January 08, 2000|By Bill Atkinson | Bill Atkinson,SUN STAFF

For years, investors have been told not to expect more than a 10 percent return on their money in the stock market. But last year, people who invested in 11 Maryland-based mutual funds got that -- and got at least 10 times that.

Driven by the soaring market, those funds and 174 others in the country generated returns of at least 100 percent.

The Nevis Fund led Maryland funds with an eye-popping 286.5 percent return last year, while Bethesda's Monument Internet Fund and ProFunds UltraOTC returned 273.1 percent and 232.5 percent, respectively.

The gains are "way, way off the charts," said Russ Kinnel, senior fund analyst at Morningstar Inc., a Chicago-based firm that tracks mutual funds.

Of 7,000 equity mutual funds, 185 had returns of at least 100 percent last year, according to Lipper Inc., a New York-based firm that follows the industry.

That number is remarkable because only 21 funds in the 64-year history of the industry have had returns greater than 100 percent, according to Wiesenberger, a Rockville-based firm that tracks the mutual fund field.

However, investors should not count on always enjoying such returns, experts cautioned yesterday.

"Obviously, these kinds of numbers are not sustainable," said James S. Riepe, vice chairman of Baltimore-based T. Rowe Price Associates Inc. "They are wonderful, to be appreciated" -- but not to be expected.

The T. Rowe International Discovery Fund returned 155.03 percent, while its Japan Fund rose 112.71 percent, and the firm's Science & Technology Fund was up 100.99 percent.

It is the the first time since Price began offering mutual funds to investors about 50 years ago that any of its funds returned 100 percent or more.

In addition to the company's three funds that hit triple digits, Price had two others that narrowly missed -- the New Asia Fund, which returned 99.88 percent for the year, and its Media & Telecommunications Fund, which rose 93.09 percent.

The big winners were investors in the Nevis Fund.

The fund, started about a year ago for the children and grandchildren of wealthy investors in Baltimore-based Nevis Capital Management, ranked fifth among the country's best-performing mutual funds, according to Lipper.

"We were surprised just at the magnitude of the results," said Jon Baker, co-manager of the Nevis Fund, which started 1999 with $1 million in assets under management and now has about $100 million. "We went into the year feeling we almost had a coiled spring."

A `good' year

Alexander C. Cheung, who manages the Monument Internet Fund, which has about $162 million in assets under management, called the year "good."

"That kind of return is tough to come by," he said. "People shouldn't expect that kind of return anytime soon."

The year was unusually strong for mutual funds that invested in technology and overseas companies.

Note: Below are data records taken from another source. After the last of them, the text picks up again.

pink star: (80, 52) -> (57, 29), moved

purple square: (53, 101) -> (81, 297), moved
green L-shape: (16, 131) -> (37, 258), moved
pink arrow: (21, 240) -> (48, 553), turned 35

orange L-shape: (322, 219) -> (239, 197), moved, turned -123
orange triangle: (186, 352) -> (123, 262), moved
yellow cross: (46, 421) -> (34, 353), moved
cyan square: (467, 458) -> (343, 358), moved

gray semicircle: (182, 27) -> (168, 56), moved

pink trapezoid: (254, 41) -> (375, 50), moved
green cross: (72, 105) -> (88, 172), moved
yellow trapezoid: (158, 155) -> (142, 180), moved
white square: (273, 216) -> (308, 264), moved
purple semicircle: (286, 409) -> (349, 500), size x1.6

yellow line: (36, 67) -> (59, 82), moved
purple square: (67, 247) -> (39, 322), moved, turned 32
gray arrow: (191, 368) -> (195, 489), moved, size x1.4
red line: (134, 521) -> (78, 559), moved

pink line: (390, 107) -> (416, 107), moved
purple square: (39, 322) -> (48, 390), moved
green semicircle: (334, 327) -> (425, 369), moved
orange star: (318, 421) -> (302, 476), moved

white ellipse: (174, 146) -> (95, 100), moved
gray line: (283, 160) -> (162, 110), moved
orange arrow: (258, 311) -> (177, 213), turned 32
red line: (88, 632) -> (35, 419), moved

Funds that avoided these areas performed poorly in many cases.

"In my 30 years, I have never seen the breadth of returns depending on the sector you were in," Riepe said. "You are sort of wondering what are investors thinking; is the guy who is running the conservative growth and income fund a bozo? Obviously not."

Gains in technology and science funds were across the board, said Charles A. Morris, who runs Price's Science & Technology Fund, which has about $12 billion in assets under management.

Semiconductor, software and computer hardware companies all were strong, he said.

Even many Internet companies, which have never earned a profit, became excellent investments last year, Morris said.

"I think people wanted to invest in dreams, in promises, as opposed to cash flow and earnings," he said.

Morris called the performance of the technology funds an "anom- aly" within the industry, with the average technology fund gaining about 130 percent last year. But that figure is inflated by smaller funds whose performances were boosted by a few good stocks in their portfolios.

"One hundred percent [return] -- that is not a kick in the teeth," Morris said.

Cheung expects technology stocks, especially those involving the Internet, to keep rising.

"The underlying Internet economy is growing dramatically," he said. "Whether we have an economic slow down -- it is not going to stop [technology stocks], because the rest of the world is going great guns."

A rebound overseas

While the run-up in technology was remarkable, the rebound in stocks overseas surprised many investors, who fled Japan, Indonesia, Thailand and other Asian countries in 1998 after their soaring economies crashed.

But investors stormed back with a vengeance last year, pumping money into overseas companies.

As a result, T. Rowe Price's International Discovery Fund and Japan Fund and Legg Mason Emerging Markets Trust had terrific gains.

"I think there is still some real opportunity" overseas, Riepe said.

Another type of emerging market fund, the Chapman DEM Equity Fund, also did well.